Energy storage installation with open charging circuit for storing seasonally occurring excess electrical energy

Abstract

An energy storage device for storing thermal energy, with a charging circuit for a working gas, is provided, having a compressor, heat accumulator and expansion turbine, the compressor and expansion turbine arranged on a common shaft, and the compressor connected on the outlet side to the inlet of the expansion turbine via a first line for the working gas, the heat accumulator wired into the first line, wherein the compressor is connected on the inlet side to a line, which is open to the atmosphere, and the expansion turbine is connected on the outlet side to a line, which is open to the atmosphere such that a circuit open to the ambient air is formed, wherein the expansion turbine is connected to the heat accumulator via a line for a hot gas such that the working gas in the expansion turbine can be heated by heat from the heat accumulator.

Description

CROSS REFERENCE TO RELATED APPLICATIONS

This application is the US National Stage of International Application No. PCT/EP2012/072450 filed Nov. 13, 2012, and claims the benefit thereof. The International Application claims the benefit of German Application No. DE 102011088380.0 filed Dec. 13, 2011. All of the applications are incorporated by reference herein in their entirety.

FIELD OF INVENTION

The need for storing energy arises in particular from the progressively growing proportion of power plants operating in the renewable energies sector. Here, the aim of the energy storage is to make it possible to make the power plants with renewable energies usable in power transmission networks such that energy generated using renewables can also be made use of in a time-offset manner, in order thereby to save on fossil fuels and thus reduce CO₂ emissions. The present invention relates to an energy storage installation with open charging circuit for storing seasonally occurring excess electrical energy.

BACKGROUND OF INVENTION

US 2010/0257862 A1 describes a principle of a known energy storage installation, in which use is made of a piston-type machine. From U.S. Pat. No. 5,436,508, it is furthermore known that, by means of energy storage installations for storing thermal energy, it is also possible to temporarily store overcapacities that arise during the use of wind energy for producing electrical current.
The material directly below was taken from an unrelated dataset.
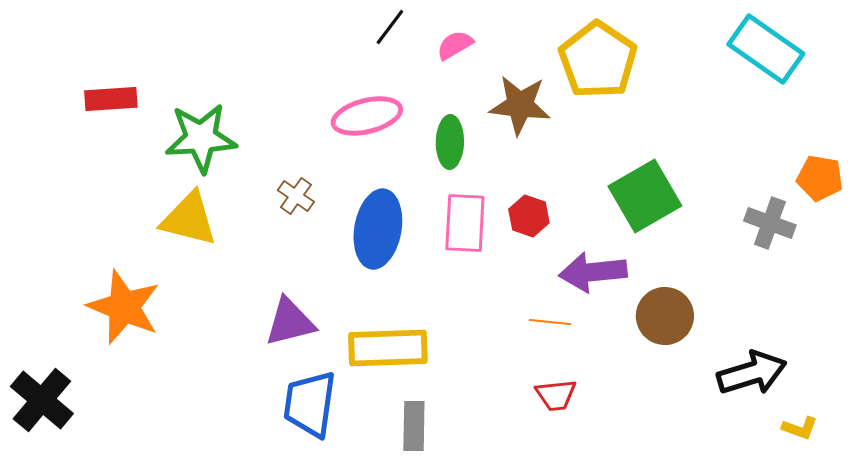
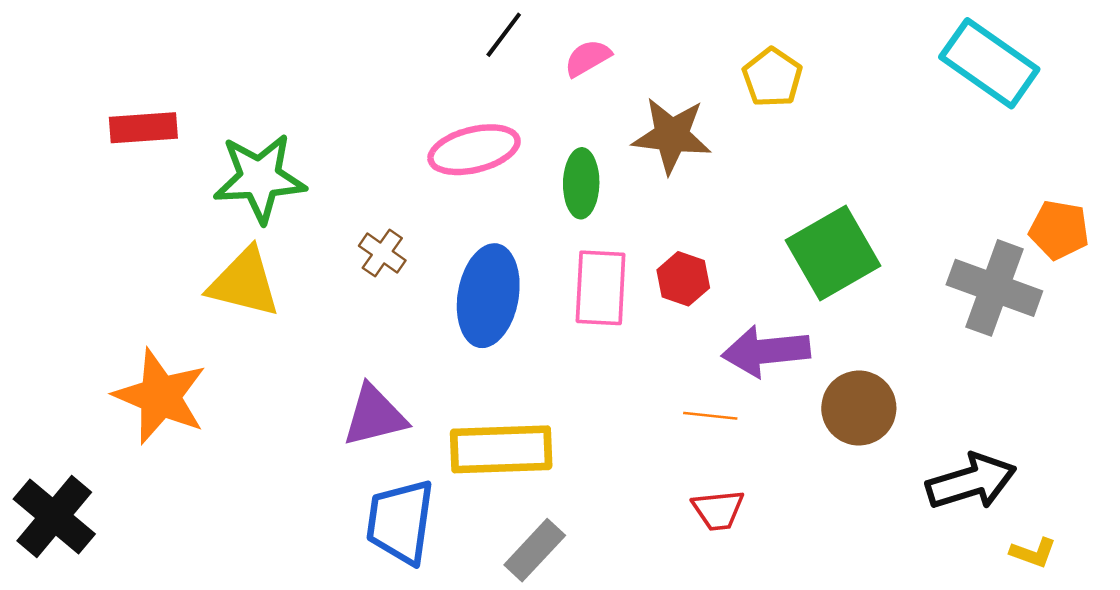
yellow pentagon: (598, 60) -> (772, 77), size x0.6
gray cross: (770, 223) -> (994, 288), size x1.4
gray rectangle: (414, 426) -> (535, 550), turned 42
During the charging of the accumulator, such energy stores convert electrical energy into thermal energy and store the thermal energy. During the discharging process, the thermal energy is converted back into electrical energy.

Owing to the time period that has to be bridged by an energy store, that is to say the time over which energy is stored into and released from the energy store, and owing to the power that must be stored, correspondingly high demands are placed on the dimensions of thermal energy stores. Thermal energy stores can thus be very expensive in terms of purchase costs simply owing to the structural size. If the energy store is furthermore of complex design, or the actual energy storage medium is expensive in terms of production costs or cumbersome in terms of operation, the purchase and operating costs for a thermal energy store can quickly call into question the economic viability of the energy storage.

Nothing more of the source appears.